Publié initialement dans la revue CentraleSupélec Alumni
Virtualisation des relations, mercenarisation, redomestication du travail, la crise transforme durablement l’entreprise, avec une profondeur que l’on sous-estime probablement. La Nouvelle Entreprise y succombera-t-elle ou peut-elle y trouver des opportunités pour accélérer ?
Bien avant le Covid-19, le destin des entreprises de nouvelle génération n’était pas un long fleuve tranquille. D’abord, parce qu’elles restent marginales ; rappelons qu’à l’échelle mondiale, ce sont encore les modèles d’entreprise traditionnels qui créent la quasi-totalité de la valeur. Ensuite, parce que cette nouvelle entreprise qui horizontalise, autonomise, agilise, euphorise, inclut, donne du sens, sert toutes ses parties prenantes prend racine dans le progressisme et pourrait subir les mêmes affres que le courant politique qui l’inspire : de violentes turbulences face au retour du populisme et de l’illibéralisme qui nous rappellent que le sens de l’histoire, y compris pour les organisations du travail, n’est pas une autoroute du Nevada.
Face à ces débuts prometteurs mais limités, la crise du covid-19 pourrait changer la donne. D’une part, la médiatisation des relations de travail (télétravail) procure des gains de productivité décisifs qui vont encore s’accroître avec l’avalanche de nouvelles technologies digitales, auxquels le bureau et la présence ne pourront longtemps résister.
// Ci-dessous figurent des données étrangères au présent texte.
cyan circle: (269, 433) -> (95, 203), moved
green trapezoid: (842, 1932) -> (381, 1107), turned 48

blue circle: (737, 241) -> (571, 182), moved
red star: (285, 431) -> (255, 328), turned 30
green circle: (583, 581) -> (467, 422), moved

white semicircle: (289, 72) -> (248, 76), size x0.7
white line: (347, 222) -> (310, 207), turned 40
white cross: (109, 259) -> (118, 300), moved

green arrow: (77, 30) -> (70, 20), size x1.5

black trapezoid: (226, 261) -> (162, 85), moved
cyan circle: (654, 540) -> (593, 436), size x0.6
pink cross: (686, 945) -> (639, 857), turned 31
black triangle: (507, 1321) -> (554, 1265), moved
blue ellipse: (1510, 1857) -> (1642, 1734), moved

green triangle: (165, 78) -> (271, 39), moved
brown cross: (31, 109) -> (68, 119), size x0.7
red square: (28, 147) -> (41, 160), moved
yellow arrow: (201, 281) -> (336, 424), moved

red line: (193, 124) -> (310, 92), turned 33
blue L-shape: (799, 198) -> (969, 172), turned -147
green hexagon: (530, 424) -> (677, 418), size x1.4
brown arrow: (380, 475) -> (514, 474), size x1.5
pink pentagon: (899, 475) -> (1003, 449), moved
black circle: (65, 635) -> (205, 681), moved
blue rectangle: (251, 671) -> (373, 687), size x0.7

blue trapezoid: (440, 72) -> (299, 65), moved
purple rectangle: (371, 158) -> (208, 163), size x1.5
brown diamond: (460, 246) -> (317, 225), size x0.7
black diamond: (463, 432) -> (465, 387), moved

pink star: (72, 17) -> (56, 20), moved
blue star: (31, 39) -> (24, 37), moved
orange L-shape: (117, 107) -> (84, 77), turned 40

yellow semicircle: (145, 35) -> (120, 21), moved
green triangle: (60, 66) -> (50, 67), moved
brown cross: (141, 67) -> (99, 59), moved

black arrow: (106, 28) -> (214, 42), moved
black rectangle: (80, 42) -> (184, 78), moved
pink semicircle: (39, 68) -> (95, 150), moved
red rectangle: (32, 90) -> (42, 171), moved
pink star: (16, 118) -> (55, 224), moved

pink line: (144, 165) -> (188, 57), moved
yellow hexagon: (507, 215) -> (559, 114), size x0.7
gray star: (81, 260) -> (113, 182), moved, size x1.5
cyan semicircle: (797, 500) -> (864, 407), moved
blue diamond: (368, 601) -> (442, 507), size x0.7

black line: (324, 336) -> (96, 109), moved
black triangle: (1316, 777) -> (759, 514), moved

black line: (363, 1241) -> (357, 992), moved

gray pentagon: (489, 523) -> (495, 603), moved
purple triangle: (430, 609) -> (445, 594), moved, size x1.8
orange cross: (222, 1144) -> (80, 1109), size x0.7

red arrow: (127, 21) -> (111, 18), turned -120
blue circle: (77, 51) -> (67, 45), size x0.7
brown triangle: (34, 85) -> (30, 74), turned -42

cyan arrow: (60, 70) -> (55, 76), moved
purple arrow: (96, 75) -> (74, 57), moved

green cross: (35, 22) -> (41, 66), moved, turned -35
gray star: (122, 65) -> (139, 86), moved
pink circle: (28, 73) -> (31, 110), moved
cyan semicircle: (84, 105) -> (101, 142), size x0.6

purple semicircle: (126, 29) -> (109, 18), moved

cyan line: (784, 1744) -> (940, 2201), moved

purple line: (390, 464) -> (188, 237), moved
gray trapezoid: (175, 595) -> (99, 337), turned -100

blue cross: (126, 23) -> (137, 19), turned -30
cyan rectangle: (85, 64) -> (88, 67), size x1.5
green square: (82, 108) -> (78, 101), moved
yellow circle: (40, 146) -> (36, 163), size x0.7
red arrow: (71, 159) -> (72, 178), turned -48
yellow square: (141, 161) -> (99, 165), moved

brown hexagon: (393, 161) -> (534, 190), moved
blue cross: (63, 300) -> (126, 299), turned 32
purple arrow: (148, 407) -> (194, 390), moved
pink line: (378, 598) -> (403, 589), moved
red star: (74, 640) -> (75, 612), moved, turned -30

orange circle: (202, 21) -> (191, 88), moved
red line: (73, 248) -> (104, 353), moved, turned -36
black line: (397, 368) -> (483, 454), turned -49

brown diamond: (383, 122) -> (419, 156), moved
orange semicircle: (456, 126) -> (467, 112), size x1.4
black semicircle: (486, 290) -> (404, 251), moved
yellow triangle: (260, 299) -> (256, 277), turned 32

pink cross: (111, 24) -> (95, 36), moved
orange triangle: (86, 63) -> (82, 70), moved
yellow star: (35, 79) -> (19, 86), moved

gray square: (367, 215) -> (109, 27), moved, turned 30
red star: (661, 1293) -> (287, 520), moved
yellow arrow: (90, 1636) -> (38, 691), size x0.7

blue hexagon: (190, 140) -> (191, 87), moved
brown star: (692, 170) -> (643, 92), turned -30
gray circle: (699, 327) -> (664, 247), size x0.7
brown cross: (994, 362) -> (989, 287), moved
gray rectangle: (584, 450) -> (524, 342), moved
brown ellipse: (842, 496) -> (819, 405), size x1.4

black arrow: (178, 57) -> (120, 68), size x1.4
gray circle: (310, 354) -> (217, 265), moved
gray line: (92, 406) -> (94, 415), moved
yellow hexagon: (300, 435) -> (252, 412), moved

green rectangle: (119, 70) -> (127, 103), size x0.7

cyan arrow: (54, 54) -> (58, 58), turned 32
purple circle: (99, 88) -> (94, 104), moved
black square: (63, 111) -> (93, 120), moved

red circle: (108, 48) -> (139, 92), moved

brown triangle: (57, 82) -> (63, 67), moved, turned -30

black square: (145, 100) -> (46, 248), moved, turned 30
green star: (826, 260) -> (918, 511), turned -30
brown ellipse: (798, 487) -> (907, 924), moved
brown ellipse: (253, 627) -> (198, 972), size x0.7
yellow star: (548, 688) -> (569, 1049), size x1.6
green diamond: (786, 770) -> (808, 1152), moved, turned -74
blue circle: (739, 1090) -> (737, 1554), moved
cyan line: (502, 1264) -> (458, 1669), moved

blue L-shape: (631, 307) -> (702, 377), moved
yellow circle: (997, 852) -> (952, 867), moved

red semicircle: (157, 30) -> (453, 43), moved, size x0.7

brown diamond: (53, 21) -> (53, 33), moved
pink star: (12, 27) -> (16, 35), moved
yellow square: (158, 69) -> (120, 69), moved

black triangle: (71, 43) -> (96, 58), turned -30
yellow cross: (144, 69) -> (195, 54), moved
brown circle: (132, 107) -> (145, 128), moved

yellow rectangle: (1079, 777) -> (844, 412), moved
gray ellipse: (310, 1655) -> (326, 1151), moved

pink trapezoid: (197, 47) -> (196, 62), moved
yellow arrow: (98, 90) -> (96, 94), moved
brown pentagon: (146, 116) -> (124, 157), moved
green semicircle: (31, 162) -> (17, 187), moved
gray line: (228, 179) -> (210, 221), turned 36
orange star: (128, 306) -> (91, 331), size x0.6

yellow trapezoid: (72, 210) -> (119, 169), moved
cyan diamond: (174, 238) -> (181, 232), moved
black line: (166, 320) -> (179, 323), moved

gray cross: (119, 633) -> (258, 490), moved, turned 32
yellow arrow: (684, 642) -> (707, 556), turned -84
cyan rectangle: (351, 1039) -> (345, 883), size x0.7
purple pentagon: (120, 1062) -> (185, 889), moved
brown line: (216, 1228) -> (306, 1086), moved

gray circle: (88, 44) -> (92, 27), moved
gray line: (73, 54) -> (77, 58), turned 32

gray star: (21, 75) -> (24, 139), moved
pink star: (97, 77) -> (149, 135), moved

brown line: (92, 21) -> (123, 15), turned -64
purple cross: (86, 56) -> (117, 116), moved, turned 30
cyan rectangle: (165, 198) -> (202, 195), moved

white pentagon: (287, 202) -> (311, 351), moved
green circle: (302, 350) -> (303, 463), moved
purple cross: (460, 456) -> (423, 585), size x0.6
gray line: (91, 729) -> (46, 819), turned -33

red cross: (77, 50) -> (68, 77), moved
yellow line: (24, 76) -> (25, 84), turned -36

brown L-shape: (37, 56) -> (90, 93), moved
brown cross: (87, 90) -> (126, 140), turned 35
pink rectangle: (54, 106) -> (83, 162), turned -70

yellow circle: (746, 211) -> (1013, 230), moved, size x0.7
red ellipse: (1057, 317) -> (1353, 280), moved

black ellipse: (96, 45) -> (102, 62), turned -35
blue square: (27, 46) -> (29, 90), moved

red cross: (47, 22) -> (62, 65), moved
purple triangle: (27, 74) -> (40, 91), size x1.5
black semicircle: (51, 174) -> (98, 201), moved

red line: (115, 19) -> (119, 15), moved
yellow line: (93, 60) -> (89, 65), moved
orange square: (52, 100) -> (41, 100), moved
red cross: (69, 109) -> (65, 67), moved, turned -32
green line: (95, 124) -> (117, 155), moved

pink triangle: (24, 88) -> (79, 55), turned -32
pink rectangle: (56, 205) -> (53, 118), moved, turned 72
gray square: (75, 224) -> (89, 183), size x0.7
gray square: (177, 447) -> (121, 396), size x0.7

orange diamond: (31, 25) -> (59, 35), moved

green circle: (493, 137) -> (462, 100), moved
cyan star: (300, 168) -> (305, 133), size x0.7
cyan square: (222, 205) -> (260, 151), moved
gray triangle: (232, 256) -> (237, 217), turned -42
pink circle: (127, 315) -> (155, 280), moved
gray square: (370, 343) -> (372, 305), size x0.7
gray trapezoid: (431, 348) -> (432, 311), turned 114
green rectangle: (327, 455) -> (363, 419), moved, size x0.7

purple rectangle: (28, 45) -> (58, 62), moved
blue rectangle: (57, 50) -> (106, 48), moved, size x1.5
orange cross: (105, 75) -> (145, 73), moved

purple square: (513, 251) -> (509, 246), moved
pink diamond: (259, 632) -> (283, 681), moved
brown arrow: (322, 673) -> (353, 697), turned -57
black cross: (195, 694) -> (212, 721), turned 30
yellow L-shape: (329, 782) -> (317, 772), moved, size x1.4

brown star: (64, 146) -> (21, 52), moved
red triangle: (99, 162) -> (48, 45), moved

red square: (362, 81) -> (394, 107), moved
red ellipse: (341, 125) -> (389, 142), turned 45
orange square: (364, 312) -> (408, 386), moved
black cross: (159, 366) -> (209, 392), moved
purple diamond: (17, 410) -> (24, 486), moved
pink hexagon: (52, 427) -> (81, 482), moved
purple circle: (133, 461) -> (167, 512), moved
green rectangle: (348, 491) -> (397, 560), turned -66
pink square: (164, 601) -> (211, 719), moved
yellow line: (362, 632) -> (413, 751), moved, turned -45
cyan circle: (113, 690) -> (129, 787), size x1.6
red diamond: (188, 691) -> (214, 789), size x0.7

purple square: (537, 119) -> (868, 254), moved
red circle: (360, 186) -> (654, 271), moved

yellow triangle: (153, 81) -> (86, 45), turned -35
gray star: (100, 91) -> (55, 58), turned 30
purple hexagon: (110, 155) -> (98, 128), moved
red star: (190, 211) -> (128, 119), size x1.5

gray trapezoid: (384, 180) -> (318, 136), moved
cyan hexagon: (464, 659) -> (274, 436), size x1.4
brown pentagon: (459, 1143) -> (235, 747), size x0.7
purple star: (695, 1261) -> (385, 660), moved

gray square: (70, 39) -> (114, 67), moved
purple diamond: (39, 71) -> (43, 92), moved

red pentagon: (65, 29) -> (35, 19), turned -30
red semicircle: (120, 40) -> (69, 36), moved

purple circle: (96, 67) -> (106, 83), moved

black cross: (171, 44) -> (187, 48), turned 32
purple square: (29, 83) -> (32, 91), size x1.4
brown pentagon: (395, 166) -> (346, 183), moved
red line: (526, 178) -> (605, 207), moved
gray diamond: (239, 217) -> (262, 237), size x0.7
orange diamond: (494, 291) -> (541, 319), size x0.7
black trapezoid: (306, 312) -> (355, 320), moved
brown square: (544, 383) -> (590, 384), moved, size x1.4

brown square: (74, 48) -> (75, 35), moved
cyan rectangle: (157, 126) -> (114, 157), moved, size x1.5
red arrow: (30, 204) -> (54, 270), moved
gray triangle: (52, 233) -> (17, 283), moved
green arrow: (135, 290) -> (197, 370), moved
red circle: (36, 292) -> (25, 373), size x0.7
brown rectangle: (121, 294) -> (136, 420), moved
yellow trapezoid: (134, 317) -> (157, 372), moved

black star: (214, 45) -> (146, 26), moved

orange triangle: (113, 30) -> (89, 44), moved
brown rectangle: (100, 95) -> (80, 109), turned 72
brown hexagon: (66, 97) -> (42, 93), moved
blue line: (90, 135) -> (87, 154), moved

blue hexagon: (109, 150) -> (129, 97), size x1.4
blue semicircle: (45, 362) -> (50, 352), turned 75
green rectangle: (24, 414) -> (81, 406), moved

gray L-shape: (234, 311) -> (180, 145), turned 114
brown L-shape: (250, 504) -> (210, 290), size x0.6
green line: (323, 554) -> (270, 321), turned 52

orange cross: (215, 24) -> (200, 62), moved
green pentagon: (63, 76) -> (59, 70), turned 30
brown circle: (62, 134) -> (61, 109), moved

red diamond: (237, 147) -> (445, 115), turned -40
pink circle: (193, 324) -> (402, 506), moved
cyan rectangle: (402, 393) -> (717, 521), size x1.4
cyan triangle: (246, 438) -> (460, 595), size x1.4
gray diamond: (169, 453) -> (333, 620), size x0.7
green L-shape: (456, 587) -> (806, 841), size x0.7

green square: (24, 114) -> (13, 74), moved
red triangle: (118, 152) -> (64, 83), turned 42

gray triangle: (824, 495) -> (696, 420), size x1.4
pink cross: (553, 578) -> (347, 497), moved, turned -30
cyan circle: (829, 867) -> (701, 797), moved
D’autre part, la redomestication du travail va remodeler profondément la mobilité professionnelle, le rapport au travail, l’habitat et pourrait conduire à un scénario « localiste » dans lequel de nombreuses vertus sociales et psychologiques de l’entreprise seront transférées vers les activités extraprofessionnelles du lieu de vie, achevant ainsi un mouvement où le travail perd sa centralité et nos existences deviennent de plus en plus polycentriques.
Pour quel impact sur la nouvelle entreprise ? La distancialisation de l’économie fait d’abord peser des menaces sur celle-ci : individualisation, plateformisation, mondialisation des compétences, érosion des collectifs et des solidarités au travail. La notion de « commun » qui est au cœur de l’innovation organisationnelle est fortement rudoyée par la distance. Et les téléactivités pourraient plutôt créer des entreprises certes agiles, apprenantes et en réseau mais des réseaux de mercenaires, individualisés, reclus, se vendant au projet le plus offrant, accélérant l’archipellisation de la société.
Toutefois, cette crise lui ouvre également de formidables opportunités. La distance exige la co-responsabilité et la confiance et s’avère donc être un puissant accélérateur de transformation managériale. Car manager – au sens littéral de mettre en mouvement – à distance, c’est chercher à faire émerger une envie, une implication, autrement que par le contrôle, la pression des pairs et les rituels. Par ailleurs, la distance rend la présence encore plus désirable et cette crise va probablement accoucher d’organisations hybrides qui vont réhabiliter d’une part le travail individuel et asynchrone sur des temps longs, sans le brouhaha d’une entreprise plus bavarde que coopérante et d’autre part de vrais temps présentiels de qualité où l’on exprime ce que nous avons de plus humain : imiter, partager, relationner, débattre, intuiter, etc.
Cette crise peut donc achever certains archaïsmes managériaux, rendre l’entreprise plus désirable et plus durable, à condition de donner du sens à la distance et de la saveur à la présence. Voilà comment la crise du Covid-19 peut accélérer l’essor éminemment souhaitable des entreprises de nouvelle génération.